A 74-year-old lady, Mrs Nanda Kiran* was brought to our Centre by her husband and daughter-in-law, with chief complaints of difficulty in swallowing food and water, regurgitating food particles, reduced speech, decreased social interaction, reduced expressions/reactions, reduced interest in activities of daily living and a shuffling gait. She had a past history of Stroke and was a known case of Parkinson’s Disease and Vascular Dementia.

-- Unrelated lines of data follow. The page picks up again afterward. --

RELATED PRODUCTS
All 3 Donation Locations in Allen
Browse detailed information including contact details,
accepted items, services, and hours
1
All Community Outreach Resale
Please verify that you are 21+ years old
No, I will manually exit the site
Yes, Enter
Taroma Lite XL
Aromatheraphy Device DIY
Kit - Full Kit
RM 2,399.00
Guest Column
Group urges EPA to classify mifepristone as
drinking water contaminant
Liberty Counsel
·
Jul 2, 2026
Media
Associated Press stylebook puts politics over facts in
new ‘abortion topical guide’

At the Centre, she was observed to refuse food and if insisted upon, her face would convey pain in swallowing. Medical investigations conducted revealed no physiological reasons for pain or regurgitation of food particles. Thus, motivation and distraction techniques were employed to shift her focus from the process of swallowing and increase her food intake. Post meals, she would be engaged in brief time-limited cognitive/motor activities (for e.g. number cancellation/grain segregation tasks, etc.) to keep her occupied and reduce/prevent regurgitation. She was also introduced in various social situations (meeting new people, making requests, etc.). Hints/cues were provided during interactions to aid and increase her participation. The case was incontinent, for which a toilet schedule was created with her being taken to the toilet every 3 hours. Moreover, a daily schedule was created, to provide a sense of order and purpose. Various cognitive, social and recreational based activities were conducted during the day, to stimulate her on different levels. Physiotherapy interventions were introduced for improving her gait pattern and increasing her upper and lower limb strength.

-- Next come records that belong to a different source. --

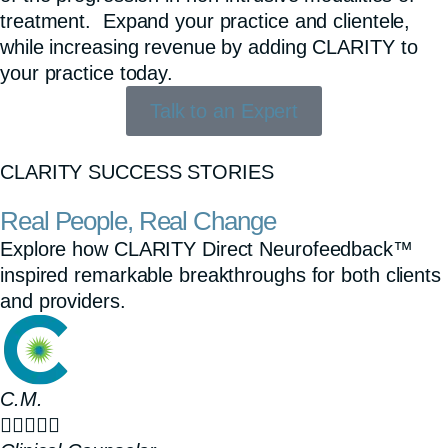
treatment. Expand your practice and clientele,
while increasing revenue by adding CLARITY to
your practice today.
Talk to an Expert
CLARITY SUCCESS STORIES
Real People, Real Change
Explore how CLARITY Direct Neurofeedback™
inspired remarkable breakthroughs for both clients
and providers.
C.M.




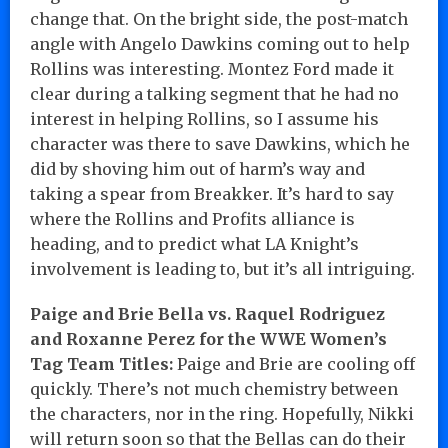
change that. On the bright side, the post-match
angle with Angelo Dawkins coming out to help
Rollins was interesting. Montez Ford made it
clear during a talking segment that he had no
interest in helping Rollins, so I assume his
character was there to save Dawkins, which he
did by shoving him out of harm’s way and
taking a spear from Breakker. It’s hard to say
where the Rollins and Profits alliance is
heading, and to predict what LA Knight’s
involvement is leading to, but it’s all intriguing.
Paige and Brie Bella vs. Raquel Rodriguez
and Roxanne Perez for the WWE Women’s
Tag Team Titles:
Paige and Brie are cooling off
quickly. There’s not much chemistry between
the characters, nor in the ring. Hopefully, Nikki
will return soon so that the Bellas can do their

Post interventions, the case was able to eat meals without any difficulty. Her food intake increased, with her weight increasing by 5.5 kgs. She started going for formal dinners and would choose her food of preference. Her interactions improved significantly. She started independently interacting with people of different age-groups. As her interactions increased, so did her reactivity, with her even using humour. Although she couldn’t be taken off diapers permanently, towards her end of time with us, she was able to communicate her need to use the toilet most of the time. She would look forward to attending the Centre and would remind the staff about her daily activities. Post physiotherapy interventions, she resumed her evening walks and occasional dances with her husband, although she needed constant reminders to take longer steps.

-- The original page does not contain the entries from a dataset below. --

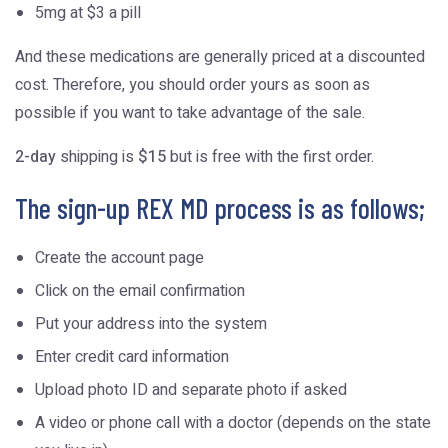
5mg at $3 a pill
And these medications are generally priced at a discounted
cost. Therefore, you should order yours as soon as
possible if you want to take advantage of the sale.
2-day
shipping is
$15
but is free with the first order.
The sign-up REX MD process is as follows;
Create the account page
Click on the email confirmation
Put your address into the system
Enter credit card information
Upload photo ID and separate photo if asked
A video or phone call with a doctor (depends on the state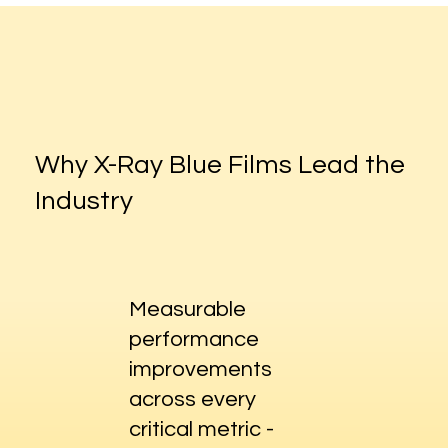
Why X-Ray Blue Films Lead the
Industry
Measurable
performance
improvements
across every
critical metric -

The above case highlights the need for more Centres that can provide rehabilitation in a holistic and integrated manner, by offering not just medical but also physical and psychosocial rehabilitation to seniors under one roof. Currently, most places offer medical and physical rehabilitation to seniors, ignoring their and their families’ psychosocial needs. As professionals working in the field of geriatric health, it is important for us to work towards improving the senior’s health in a holistic manner.
*Name changed to maintain confidentiality.